Germany and Norway have officially commissioned NordLink, a 623km long high-voltage direct-current (HVDC) transmission system that will provide clean energy to Europe’s largest economy.
Norway’s power production is mostly based on hydropower. Because of the country’s large reservoirs, it can control its renewable energy generation while also helping to offset shortfalls in continuous supply from renewable energy power plants of Germany.
The NordLink cable is also expected to help Norway become a green energy hub.
By jointly pressing a ‘digital button’, German Chancellor Angela Merkel and Norwegian Prime Minister Erna Solberg commissioned NordLink on 27 May.
Chancellor Merkel said: “With NordLink, Germany and Norway are moving even closer together.
“The first direct electricity bridge not only helps to stabilise energy prices in both countries, [but] NordLink is a milestone for sustainable energy supply and climate protection in Europe, because the focus is on exchanging renewable energy.”
Prime Minister Solberg said: “NordLink will be of great benefit to both Germany and Norway.

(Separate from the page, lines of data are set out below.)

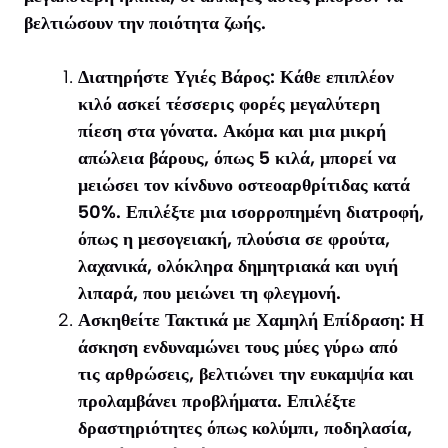
βελτιώσουν την ποιότητα ζωής.
Διατηρήστε Υγιές Βάρος: Κάθε επιπλέον
κιλό ασκεί τέσσερις φορές μεγαλύτερη
πίεση στα γόνατα. Ακόμα και μια μικρή
απώλεια βάρους, όπως 5 κιλά, μπορεί να
μειώσει τον κίνδυνο οστεοαρθρίτιδας κατά
50%. Επιλέξτε μια ισορροπημένη διατροφή,
όπως η μεσογειακή, πλούσια σε φρούτα,
λαχανικά, ολόκληρα δημητριακά και υγιή
λιπαρά, που μειώνει τη φλεγμονή.
Ασκηθείτε Τακτικά με Χαμηλή Επίδραση: Η
άσκηση ενδυναμώνει τους μύες γύρω από
τις αρθρώσεις, βελτιώνει την ευκαμψία και
προλαμβάνει προβλήματα. Επιλέξτε
δραστηριότητες όπως κολύμπι, ποδηλασία,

“It will contribute to a more efficient use of power resources and lay the foundations for further investments in renewable production. It will also contribute to our joint efforts in lowering emissions.

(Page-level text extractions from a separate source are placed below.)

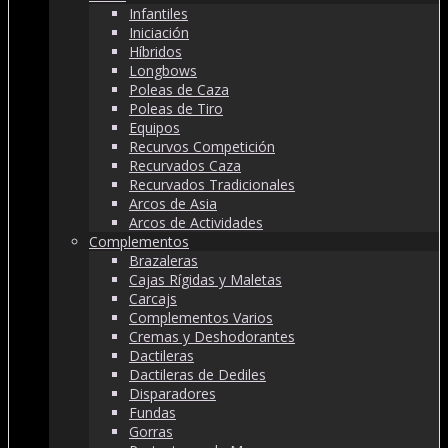
Infantiles
Iniciación
Híbridos
Longbows
Poleas de Caza
Poleas de Tiro
Equipos
Recurvos Competición
Recurvados Caza
Recurvados Tradicionales
Arcos de Asia
Arcos de Actividades
Complementos
Brazaleras
Cajas Rígidas y Maletas
Carcajs
Complementos Varios
Cremas y Deshodorantes
Dactileras
Dactileras de Dediles
Disparadores
Fundas
Gorras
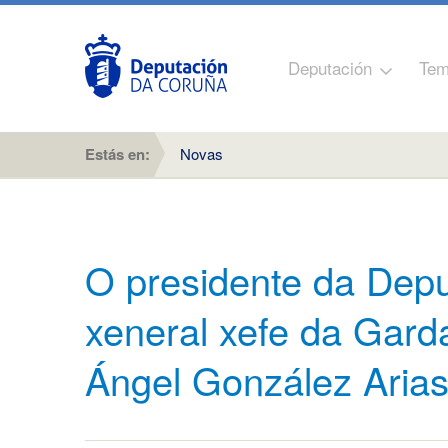
Deputación
Tem
Estás en:
Novas
O presidente da Depu
xeneral xefe da Garda
Ángel González Aria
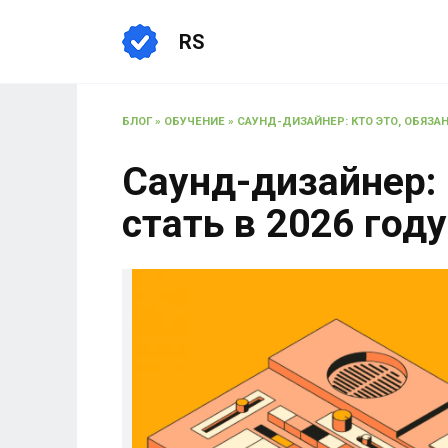
RS
БЛОГ
»
ОБУЧЕНИЕ
»
САУНД-ДИЗАЙНЕР: КТО ЭТО, ОБЯЗАН
Саунд-дизайнер: 
стать в 2026 год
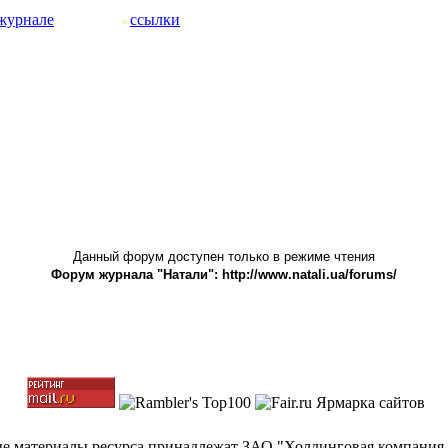
журнале
ссылки
Данный форум доступен только в режиме чтения
Форум журнала "Натали": http://www.natali.ua/forums/
ные материалы ресурса принадлежат ЗАО "Холдинговая компания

“As Germany is phasing out coal power, NordLink will ease the transition from fossil to renewable power production. At the same time, it will provide access to energy when Norway needs it.”
The €1.8bn ($2.2bn) NordLink project was completed by a consortium of Norwegian transmission system operator Statnett and DC Nordseekabel. These two entities each hold a 50% stake in the consortium.
Transmission system operator TenneT and KfW each hold a 50% stake in DC Nordseekabel.
At 623km, NordLink is claimed to be the world’s longest subsea electrical interconnector. The system comes with a capacity of 1,400MW, enough to power 3.6 million households in Germany with renewable energy.
NordLink cables are connected to converter stations located at Wilster (Schleswig-Holstein) and Tonstad (southern Norway).
The two stations have been designed to convert the electricity from direct current (DC) to alternating current (AC) or vice versa.
Converted power is fed into the German and Norwegian AC transmission grids, which is later supplied to households and businesses.
Norway is currently connected to the Netherlands through the 700MW NordNed subsea interconnector. The country is connected to Denmark via the Skagerrak connection, which features four cables and a 1,700MW capacity.
Statnett and the UK’s National Grid are set to complete the first direct link 1,400MW North Sea Link cable later this year.